Cross-Function Reentrancy Remediation
How to prevent cross-function reentrancy by applying the Checks-Effects-Interactions pattern and reentrancy guards to all functions sharing the same state.
Cross-Function Reentrancy Remediation
Overview
Cross-function reentrancy occurs when an external call in function A allows an attacker to re-enter function B before A has finished updating its state. Both functions share a mutable storage variable (e.g., a balances mapping), and function B reads that variable while function A has not yet committed its update.
Related Detector: Cross-Function Reentrancy
The remediation requires one of two approaches: apply Checks-Effects-Interactions (CEI) to function A so its state update happens before the external call, or apply nonReentrant guards to every function that reads the shared state.
Recommended Fix
Before (Vulnerable)
// State update AFTER external call — reentrancy window
contract VulnerableProtocol {
mapping(address => uint256) public balances;
function withdraw(uint256 amount) external {
require(balances[msg.sender] >= amount);
// External call before state update — window for re-entry into borrowAgainst()
(bool success, ) = msg.sender.call{value: amount}("");
require(success);
balances[msg.sender] -= amount; // Too late
}
function borrowAgainst(uint256 loanAmount) external {
// Reads stale balance during withdraw()'s external call
require(balances[msg.sender] >= loanAmount);
_issueLoan(msg.sender, loanAmount);
}
}
After (Fixed)
// Option 1: Checks-Effects-Interactions on withdraw()
contract SafeProtocol {
mapping(address => uint256) public balances;
function withdraw(uint256 amount) external {
require(balances[msg.sender] >= amount);
balances[msg.sender] -= amount; // Effect BEFORE interaction
(bool success, ) = msg.sender.call{value: amount}("");
require(success);
}
function borrowAgainst(uint256 loanAmount) external {
// Now reads updated balance — no exploitable window
require(balances[msg.sender] >= loanAmount);
_issueLoan(msg.sender, loanAmount);
}
}
CEI alone is sufficient when the external call and the shared-state functions are logically separated. If CEI cannot be fully applied (e.g., the state depends on the call result), use nonReentrant on all functions that share the state:
// Option 2: nonReentrant on ALL functions sharing the same state
import "@openzeppelin/contracts/utils/ReentrancyGuard.sol";
contract SafeProtocol is ReentrancyGuard {
mapping(address => uint256) public balances;
function withdraw(uint256 amount) external nonReentrant {
require(balances[msg.sender] >= amount);
balances[msg.sender] -= amount;
(bool success, ) = msg.sender.call{value: amount}("");
require(success);
}
function borrowAgainst(uint256 loanAmount) external nonReentrant {
require(balances[msg.sender] >= loanAmount);
_issueLoan(msg.sender, loanAmount);
}
}
Alternative Mitigations
Transient storage mutex (EIP-1153): On chains supporting EIP-1153, use transient storage for the reentrancy lock. This is cheaper than a regular SSTORE because transient storage is cleared after each transaction.

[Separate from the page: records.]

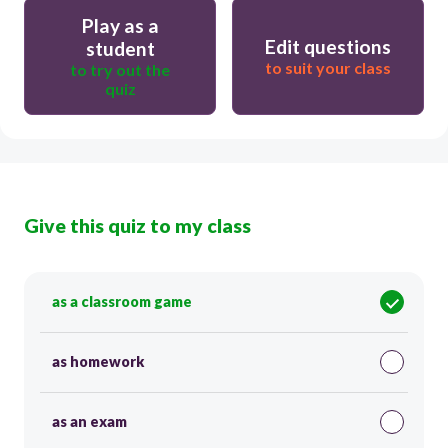
Play as a
Edit questions
student
to suit your class
to try out the
quiz
Give this quiz to my class
as a classroom game
as homework
as an exam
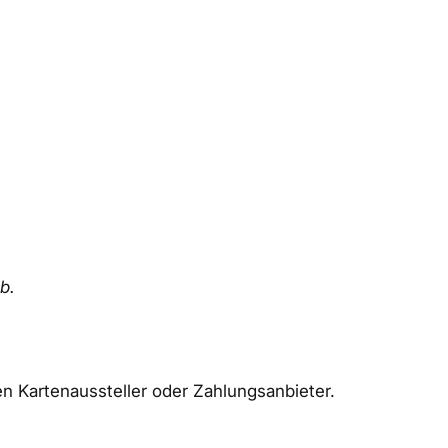
b.
en Kartenaussteller oder Zahlungsanbieter.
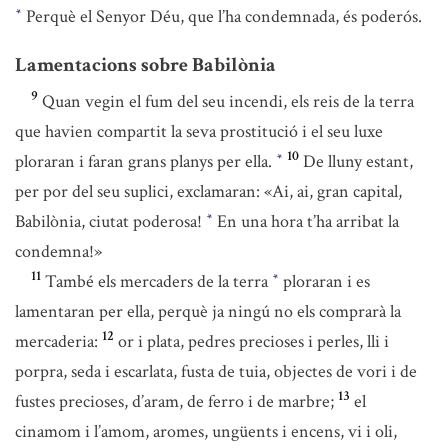
Perquè el Senyor Déu, que l’ha condemnada, és poderós.
*
Lamentacions sobre Babilònia
9
Quan vegin el fum del seu incendi, els reis de la terra
que havien compartit la seva prostitució i el seu luxe
10
ploraran i faran grans planys per ella.
De lluny estant,
*
per por del seu suplici, exclamaran: «Ai, ai, gran capital,
Babilònia, ciutat poderosa!
En una hora t’ha arribat la
*
condemna!»
11
També els mercaders de la terra
ploraran i es
*
lamentaran per ella, perquè ja ningú no els comprarà la
12
mercaderia:
or i plata, pedres precioses i perles, lli i
porpra, seda i escarlata, fusta de tuia, objectes de vori i de
13
fustes precioses, d’aram, de ferro i de marbre;
el
cinamom i l’amom, aromes, ungüents i encens, vi i oli,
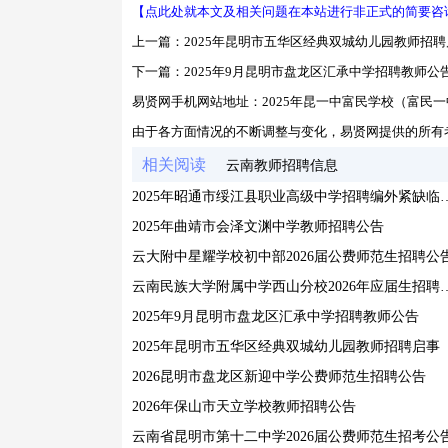
【点此处就本文及相关问题在本站进行非正式的简要咨
上一篇：
2025年昆明市五华区经典双城幼儿园教师招聘
下一篇：
2025年9月昆明市盘龙区汇承中学招聘教师公
易贤网手机网站地址：
2025年昆一中富民学校（富民
由于各方面情况的不断调整与变化，易贤网提供的所有
相关阅读
云南教师招聘信息
2025年昭通市绥江县职业高级中学
2025年曲靖市会泽文渊中学教师招聘公告
云大附中星耀学校初中部2026届公费师范生招聘公
云南民族大学附属中学西山分校
2025年9月昆明市盘龙区汇承中学招聘教师公告
2025年昆明市五华区经典双城幼儿园教师招聘启事
2026昆明市盘龙区新迎中学公费师范生招聘公告
2026年保山市天立学校教师招聘公告
云南省昆明市第十二中学2026届公费师范生招考公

// EIP-1153 transient reentrancy guard (Solidity 0.8.24+)
contract TransientGuard {
uint256 private constant REENTRANCY_SLOT = 0x01;
modifier transientNonReentrant() {
assembly { if tload(REENTRANCY_SLOT) { revert(0, 0) } tstore(REENTRANCY_SLOT, 1) }
_;
assembly { tstore(REENTRANCY_SLOT, 0) }
}
}
Common Mistakes
Applying nonReentrant only to the function that makes the external call — the ReentrancyGuard mutex only prevents re-entry into guarded functions. If borrowAgainst() is not guarded, an attacker can re-enter it during withdraw()’s external call even though withdraw() is guarded.
Assuming CEI on one function is sufficient — if withdraw() applies CEI but borrowAgainst() is called during the external call window and reads the same storage, the updated value from CEI on withdraw() still needs to be visible before the call. Verify that all state updates happen before any external call in the attack path.